Really, I have the perfect metaphor. Something is wrong with my heart. Literally. Something is wrong with my heart.
Okay, it might be pericarditis which technically is an inflammation around the sac that surrounds my heart, but it has everything to do with the beating of a heart. It protects the heart.
I have had tests this week. EKGs, blood work, ultrasounds. I had the first ever ultrasound of my heart, and there it was on the screen beating, pulsing, opening and closing the way a heart is apparently supposed to beat and pulse.
I wasn't prepared for the anxiety of the ultrasound. I wasn't prepared for the aliveness of it.

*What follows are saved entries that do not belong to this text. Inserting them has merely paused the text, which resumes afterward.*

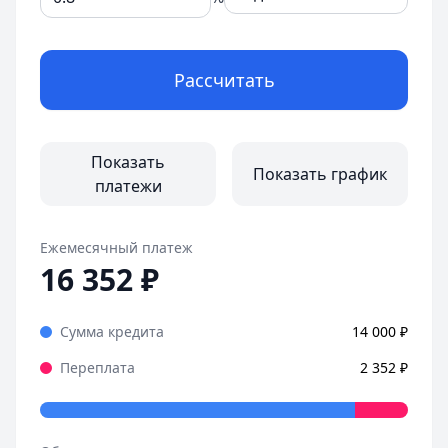
Рассчитать
Показать
Показать график
платежи
Ежемесячный платеж
16 352
₽
Сумма кредита
14 000
₽
Переплата
2 352
₽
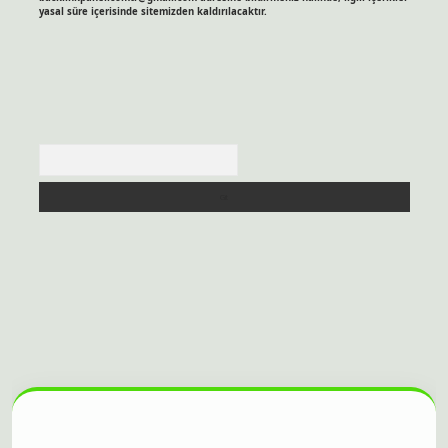
yasal süre içerisinde sitemizden kaldırılacaktır.
Arama
ilbet bahis sitesi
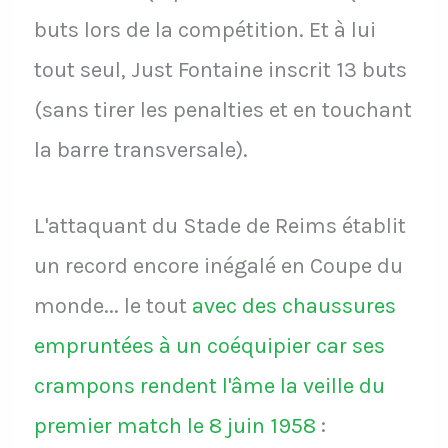
buts lors de la compétition. Et à lui
tout seul, Just Fontaine inscrit 13 buts
(sans tirer les penalties et en touchant
la barre transversale).
L'attaquant du Stade de Reims établit
un record encore inégalé en Coupe du
monde... le tout
avec des chaussures
empruntées à un coéquipier car ses
crampons rendent l'âme la veille du
premier match le 8 juin 1958
:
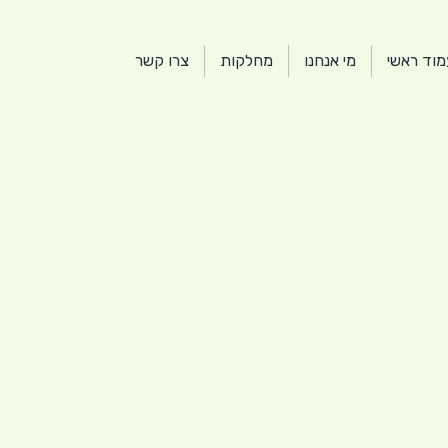
מוד ראשי
מי אנחנו
מחלקות
צרו קשר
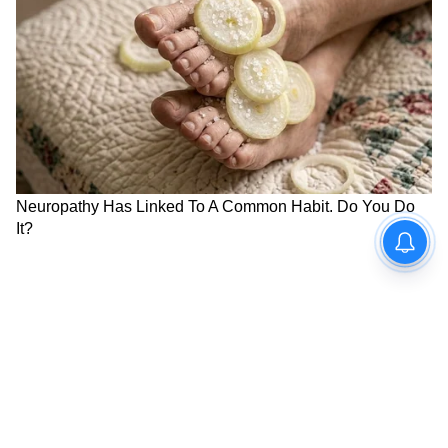
টাকা, গতকালের থেকে ৯০ টাকা কমলো।
5
8
Image Credit :
Asianet News
আজ মুম্বইয়ে সোনার দাম
২৪ ক্যারেট – প্রতি ১০ গ্রাম সোনার দাম ১৫৬১১০
টাকা, গতকালের থেকে ১১০ টাকা কমলো।
২২ ক্যারেট – প্রতি ১০ গ্রাম সোনার দাম ১৪৩১০০
টাকা, গতকালের থেকে ১০০ টাকা কমলো।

The only ultrasounds I've had, of course, are of living and not living babies. This would be different, I thought. Of course, it's not a baby, it's a heart.
Oh, wait a minute, that's right, this is an ultrasound of a beating heart. And there it was. My heart beating, and all I could think of in that moment, as the technician was rubbing the gel over my chest and rubbing the probe over my heart was that This of course, is what a heart is supposed to do. Beat. Beat.
Why didn't I prepare myself better for that moment? For the memory of the not beating heart. For the technician in the room with the probe over my belly. Beat. Heart. Beat. Move.
I wasn't prepared for the memory of Grace's non-beating heart and for the contrast in size.
My heart, my heart looked nearly the size of a baby's head. Her heart was just the size of a plum, unmoved, floating in space.
"The opening and closing of your valve looks good," the technician said. "Thank you," I responded. I couldn't say anything else so I just turned away waiting for the test to be over, thinking of Grace, of her still heart, of my heart cracking into a million pieces. And I wanted to turn to the technician and say, tell me, do you see a hole? Can you see the cracks? Is that what you are looking for?
And suddenly I was terrified that she could look into my soul, and she would see the darkness.
Yes, something is wrong with my heart. Something is very wrong with my heart, I wanted to say. A child is missing. A child is gone. Can you see that with your probe?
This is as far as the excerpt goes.